Dr. Lukas Matuschek, Oliver Mena Moya, Dr. Gregor Wergen (parcIT GmbH), Dr. Christian Kappen, Dr. Alexander Malinowski (d-fine)
Machine Learning: Option zur Performance-Optimierung in der Risikosteuerung?
Im Rahmen einer Vorstudie zum Thema Performance-Optimierung im Marktrisikomodell hat die parcIT in Zusammenarbeit mit dem Beratungsunternehmen d-fine im vergangenen Jahr neue Methoden des maschinellen Lernens an unsere Software VR-Control angebunden und getestet. Im Interview geben Christian Kappen von d-fine sowie Oliver Mena Moya und Lukas Matuschek auf Seiten der parcIT einen Einblick zu Hintergrund, Ablauf und Ergebnissen der Vorstudie. Weitere detaillierte Informationen finden Sie im Whitepaper. Ein besonderer Dank gilt Michael Berezhnoy und Yuri Ivanov (ehemals d-fine) sowie den übrigen an der Vorstudie beteiligten Teammitgliedern.
Was macht Machine Learning für den Bereich Risikosteuerung so interessant?
Christian Kappen (d-fine): Die Risikosteuerung befasst sich unter anderem mit der Ermittlung und der Bewertung von Risiken, die sich durch die Geschäftstätigkeit eines Kreditinstituts ergeben. Klassisch werden zur Beurteilung zukünftiger Risiken finanzmathematische oder statistische Modelle unter Einbeziehung großer Datenmengen und historischer Ereignisse verwendet. Dies erfordert regelmäßig komplexe Berechnungen, die selbst moderne Systeme an ihre Grenzen bringen können.

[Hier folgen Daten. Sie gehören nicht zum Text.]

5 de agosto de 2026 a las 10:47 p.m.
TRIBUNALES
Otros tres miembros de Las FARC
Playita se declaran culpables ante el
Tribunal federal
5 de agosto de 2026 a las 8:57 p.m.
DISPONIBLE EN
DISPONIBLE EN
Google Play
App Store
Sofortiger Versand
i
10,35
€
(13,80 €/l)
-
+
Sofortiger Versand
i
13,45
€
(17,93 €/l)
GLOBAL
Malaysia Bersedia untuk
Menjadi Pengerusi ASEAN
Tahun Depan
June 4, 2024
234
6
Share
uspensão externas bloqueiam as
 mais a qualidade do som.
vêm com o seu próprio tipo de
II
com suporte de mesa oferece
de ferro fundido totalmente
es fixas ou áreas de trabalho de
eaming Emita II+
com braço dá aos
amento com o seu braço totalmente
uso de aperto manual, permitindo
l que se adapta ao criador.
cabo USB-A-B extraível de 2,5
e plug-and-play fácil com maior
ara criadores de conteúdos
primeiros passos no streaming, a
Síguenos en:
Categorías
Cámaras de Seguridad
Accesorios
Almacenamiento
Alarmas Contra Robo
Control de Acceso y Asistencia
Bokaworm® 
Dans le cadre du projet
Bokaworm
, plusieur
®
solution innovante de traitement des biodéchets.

Machine Learning kann die konventionellen Verfahren der Risikosteuerung ergänzen, indem Gesetzmäßigkeiten in bereits durchgeführten Berechnungen erkannt werden. Diese können für zukünftige Anwendungen eingesetzt werden, ohne ein klassisches Verfahren zu verwenden und somit die Risikorechnung um ein Vielfaches beschleunigen sowie vorhandene IT-Systeme stark entlasten.

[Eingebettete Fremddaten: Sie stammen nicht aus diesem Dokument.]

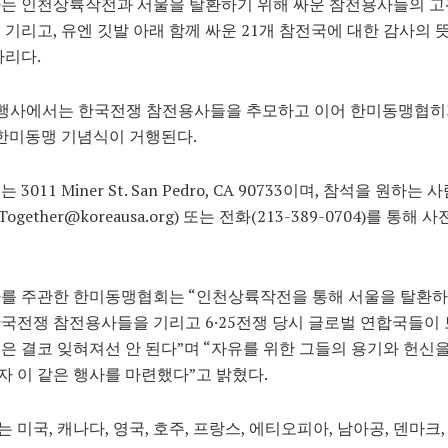
사는 인천상륙작전과 서울을 탈환하기 위해 싸운 참전용사들의 고
 기리고, 유엔 깃발 아래 함께 싸운 21개 참전국에 대한 감사의 
자리다.
요행사에서는 한국전쟁 참전용사들을 추모하고 이어 한미동맹협히
5 한미동맹 기념식이 거행된다.
 3011 Miner St. San Pedro, CA 90733이며, 참석을 원하는
Together@koreausa.org) 또는 전화(213-389-0704)를 통해 
사를 주관한 한미동맹협회는 “인천상륙작전을 통해 서울을 탈환하
국전쟁 참전용사들을 기리고 6·25전쟁 당시 글로벌 연합국들이 
은 결코 잊혀져선 안 된다”며 “자유를 위한 그들의 용기와 헌신
 이 같은 행사를 마련했다”고 밝혔다.
 미국, 캐나다, 영국, 호주, 프랑스, 에티오피아, 남아공, 덴마크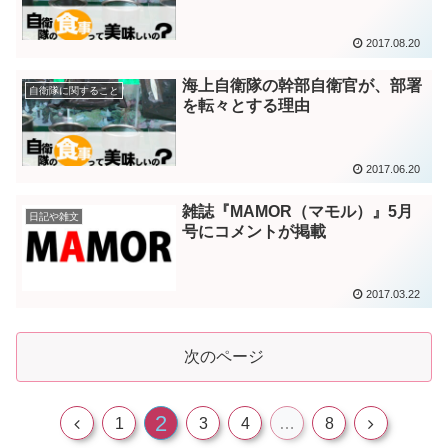
2017.08.20
海上自衛隊の幹部自衛官が、部署
自衛隊に関すること
を転々とする理由
2017.06.20
雑誌『MAMOR（マモル）』5月
日記や雑文
号にコメントが掲載
2017.03.22
次のページ
2
1
3
4
…
8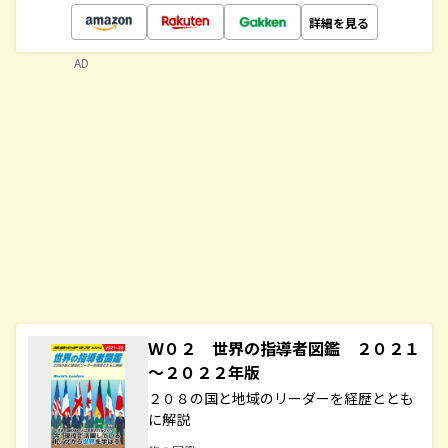
詳細を見る
AD
Ｗ０２ 世界の指導者図鑑 ２０２１
～２０２２年版
２０８の国と地域のリーダーを経歴ととも
に解説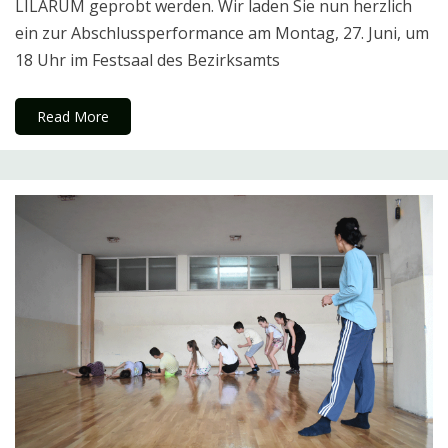
LILARUM geprobt werden. Wir laden Sie nun herzlich
ein zur Abschlussperformance am Montag, 27. Juni, um
18 Uhr im Festsaal des Bezirksamts
Read More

Wie ist die Entwicklung auf dem Markt und was sagt die Aufsicht zu solchen Verfahren?
Oliver Mena Moya (parcIT): Die BaFin und die Deutsche Bundesbank stehen seit einiger Zeit mit den Banken und deren Verbänden im Austausch zur Anwendung von Machine-Learning-Methoden, insbesondere zur Klärung grundlegender aufsichtlicher und regulatorischer Fragen. Die Finanzaufsicht unterstreicht in Ihren Publikationen, dass sie weiterhin technologieneutral agiert, und schafft Transparenz im Hinblick auf die regulatorische Perspektive bezüglich dieser innovativen Technologien.[1] Somit kann Machine Learning immer häufiger als Ansatz in Betracht kommen, sofern ein produktiver Regelbetrieb durch gebotene Model-Governance-Prozesse unterstützt werden kann.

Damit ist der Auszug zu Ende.